The AV valves are invariably abnormal in patients with atrioventricular septal defects. At one end of the spectrum of atrioventricular septal defects, incomplete atrioventricular septal defects, also termed ostium primum atrial septal defects (ASDs), have only a deficiency in the inferior portion of the atrial septum immediately superior to the AV valves and have 2 valve orifices. The other end of the spectrum encompasses complete atrioventricular septal defects, with both ASDs and ventricular septal defects (VSDs) and a single common AV valve.

In addition to the term “atrioventricular septal defects,” these congenital abnormalities have been described by several other terms, including AV canal defects, endocardial cushion defects, and AV communis.

In 1955, Lillehei and colleagues reported the first successful repair of an atrioventricular (AV) septal defect (AVSD) using the technique of cross circulation. [4] Early mortality rates for the repair of AVSDs were 50%. Complications, including complete heart block and AV valve regurgitation, were also common.

In 1958, Lev delineated the bundle of His, which helped decrease the incidence of heart block following surgery. [5] An improved understanding of the structure and function of the common AV valve and a realization of the importance of closing the mitral cleft led to refinements in surgical technique that have decreased the short-term and long-term incidence of AV valve regurgitation. By the 1970s, improvements in surgical techniques and cardiopulmonary bypass resulted in the ability to repair AVSDs with low morbidity and mortality rates in children. Further refinements have allowed successful repair of even complex variations of AVSDs in infancy.

Atrioventricular septal defects (AVSDs) represent a spectrum of defects involving varying degrees of deficiency of the atrial and ventricular septae. The common pathophysiology is right-to-left shunting at the atrial level, ventricular level, or both. These septal defects are accompanied by atrioventricular (AV) valve abnormalities, which may lead to regurgitation, further complicating the problem. The goals of surgical treatment are to close the atrial and ventricular defects while preserving or improving AV valve function in both the short term and the long term.

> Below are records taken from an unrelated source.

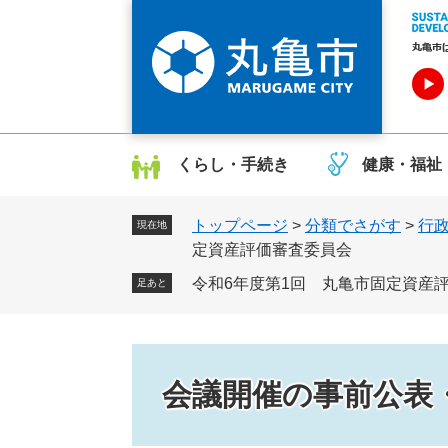
ペ
メ
ー
ニ
ジ
ュ
の
ー
先
を
頭
飛
で
ば
くらし・手続き
健康・福祉
す
し
。
て
トップページ
>
分類でさがす
>
行
本
現在地
定資産評価審査委員会
文
へ
令和6年度第1回 丸亀市固定資産
足あと
会議開催の事前公表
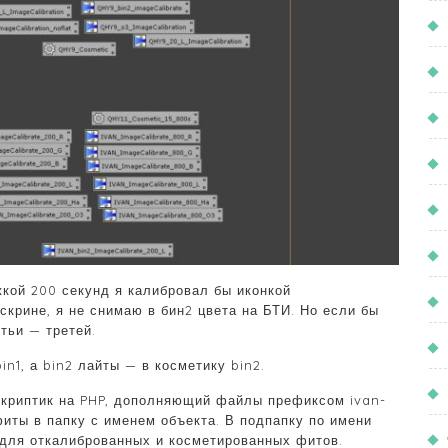
кой 200 секунд я калибровал бы иконкой
крине, я не снимаю в бин2 цвета на БТИ. Но если бы
тьи — третей.
in1, а bin2 лайты — в косметику bin2.
скриптик на PHP, дополняющий файлы префиксом ivan-
 фиты в папку с именем объекта. В подпапку по имени
 для откалиброванных и косметированных фитов.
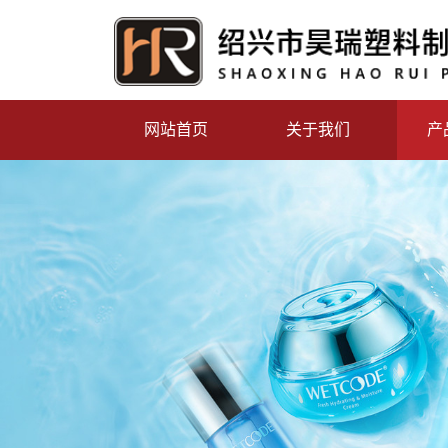
网站首页
关于我们
产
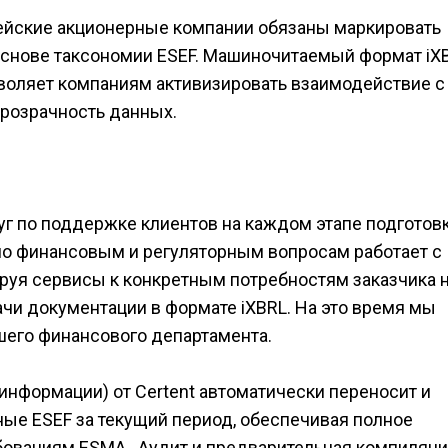
йские акционерные компании обязаны маркировать
 основе таксономии ESEF. Машиночитаемый формат iX
зволяет компаниям активизировать взаимодействие с
розрачность данных.
уг по поддержке клиентов на каждом этапе подготов
по финансовым и регуляторным вопросам работает с
уя сервисы к конкретным потребностям заказчика н
ачи документации в формате iXBRL. На это время мы
шего финансового департамента.
нформации) от Certent автоматически переносит и
ые ESEF за текущий период, обеспечивая полное
бованиям ESMA. Аудит и предварительная компиляц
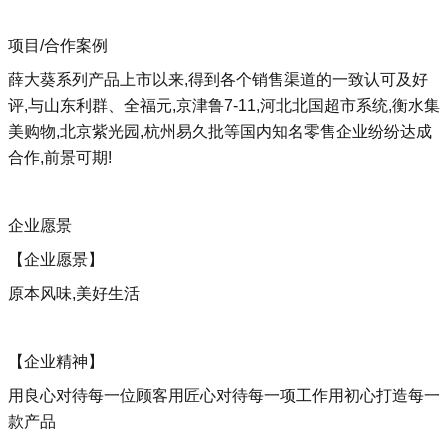
项目/合作案例
薛大葵系列产品上市以来,得到各个销售渠道的一致认可及好
评,与山东利群、全福元,京津鲁7-11,河北北国超市系统,衡水集
美购物,北京紫光园,杭州易久批等国内知名零售企业纷纷达成
合作,前景可期!
企业愿景
【企业愿景】
原本风味,美好生活
【企业精神】
用良心对待每一位顾客用匠心对待每一项工作用初心打造每一
款产品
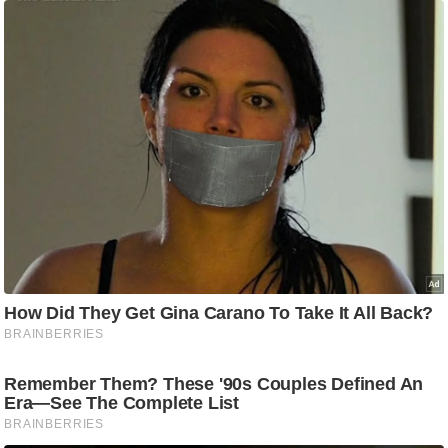
ड
हॉ
ली
वु
ड
फि
ल्म
स
मी
क्षा
B
r
e
a
k
i
n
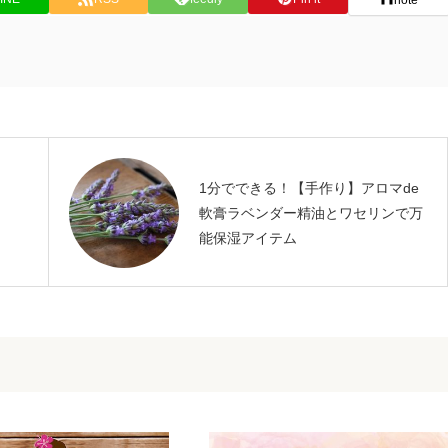
ま
1分でできる！【手作り】アロマde
軟膏ラベンダー精油とワセリンで万
能保湿アイテム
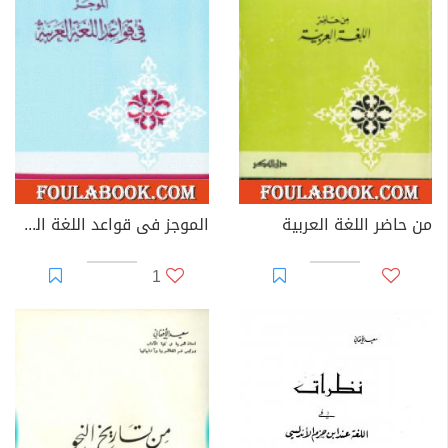
من حاضر اللغة العربية
الموجز فى قواعد اللغة العربية
1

The embryologic abnormality in atrioventricular (AV) septal defects (AVSDs) is failure of the proper development of the endocardial cushions, which are responsible for the septation of the atria and ventricles. The exact causal factors are unknown.

In the absence of left AV valve regurgitation, the hemodynamic features are the result of left-to-right shunting at the atrial and ventricular levels. In the absence of ventricular level shunting, the hemodynamics resemble those of a typical secundum atrial septal defect (ASD) with right atrial (RA) and right ventricular (RV) volume overload. As with an uncomplicated ASD, the natural history of decades of chronic volume overload results in atrial dilatation and arrhythmias, ventricular dysfunction, and, potentially, pulmonary vascular disease.

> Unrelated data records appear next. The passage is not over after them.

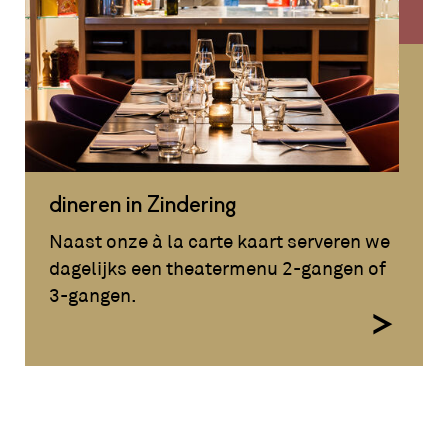
dineren in Zindering
Naast onze à la carte kaart serveren we
dagelijks een theatermenu 2-gangen of
3-gangen.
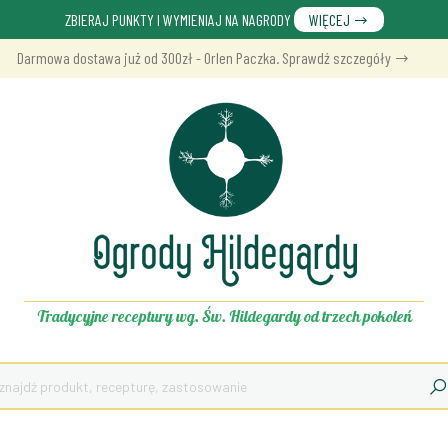
ZBIERAJ PUNKTY I WYMIENIAJ NA NAGRODY
WIĘCEJ
Darmowa dostawa już od 300zł - Orlen Paczka. Sprawdź szczegóły
Tradycyjne receptury wg. Św. Hildegardy od trzech pokoleń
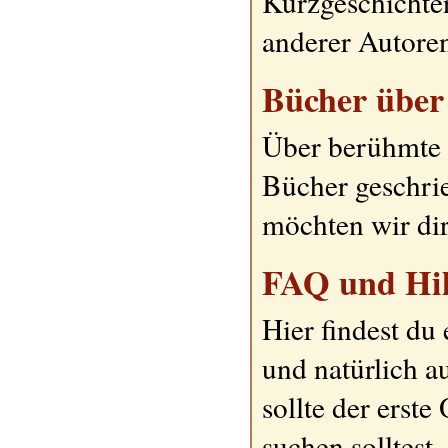
Kurzgeschicht
anderer Autoren
Bücher über 
Über berühmte 
Bücher geschrie
möchten wir dir
FAQ und Hil
Hier findest du 
und natürlich 
sollte der erst
suchen solltest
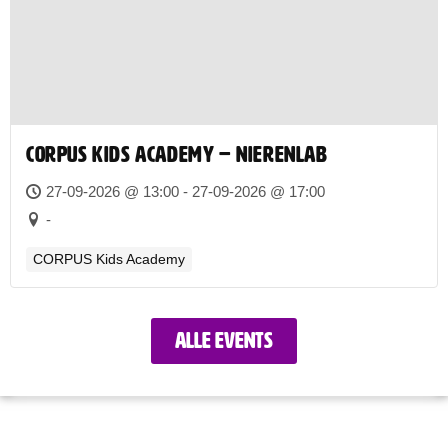
CORPUS Kids Academy – Nierenlab
27-09-2026 @ 13:00 - 27-09-2026 @ 17:00
-
CORPUS Kids Academy
Alle events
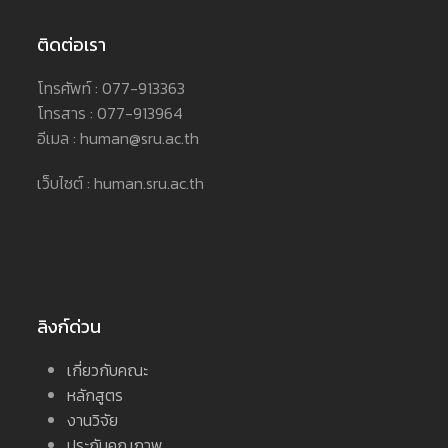
ติดต่อเรา
โทรศัพท์ : 077-913363
โทรสาร : 077-913964
อีเมล : human@sru.ac.th
เว็บไซต์ : human.sru.ac.th
ลิงก์ด่วน
เกี่ยวกับคณะ
หลักสูตร
งานวิจัย
ประกันคุณภาพ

Moderate or severe left AV valve regurgitation occurs in approximately 10% of patients with an incomplete atrioventricular septal defects. The regurgitant jet is often directed into the RA and is often termed a left ventricle (LV)–to–RA shunt. Although this term is not strictly accurate because the jet actually goes from the LV to the left atrium (LA) to the RA, the result is an increase in the magnitude of the left-to-right shunt.

Patients with a complete AVSD with both atrial and ventricular level shunting usually present early in infancy with signs and symptoms of congestive heart failure (CHF). In addition, moderate or severe left AV valve regurgitation occurs in approximately 10% of patients with a complete AVSD, worsening the clinical picture. According to Newfeld et al, as many as 90% of untreated individuals with a complete AVSD develop pulmonary vascular disease by age 1 year because of the large left-to-right shunt, potentially exacerbated by associated AV valve regurgitation. [6]

 

 

The clinical presentation of a patient with an incomplete atrioventricular (AV) septal defect (AVSD) with isolated atrial level shunting is similar to that observed in a patient with a typical secundum atrial septal defect (ASD). Upon physical examination, an active precordium, a pulmonary outflow murmur, and a fixed widely split second heart sound is present.

Clinical presentation is complicated by a moderate or severe left AV valve regurgitation in approximately 10% of patients with an incomplete AVSD. The regurgitant jet is often directed into the right atrium (RA) and is often termed a left ventricular (LV)-to-RA shunt (although, more accurately, it is termed an LV-to-left atrium [LA]-to-RA shunt) and increases the magnitude of the left-to-right shunt. These patients may present early in life with symptoms of congestive heart failure (CHF), including pulmonary congestion and infection, dyspnea, tachycardia, and failure to thrive. Inability to medically control the CHF is an indication for earlier surgical intervention in these patients. However, symptoms in the first year of life may indicate the presence of associated left-sided anomalies, which exacerbate the left-to-right shunt and include LV hypoplasia, LV outflow tract obstruction, and aortic arch obstruction.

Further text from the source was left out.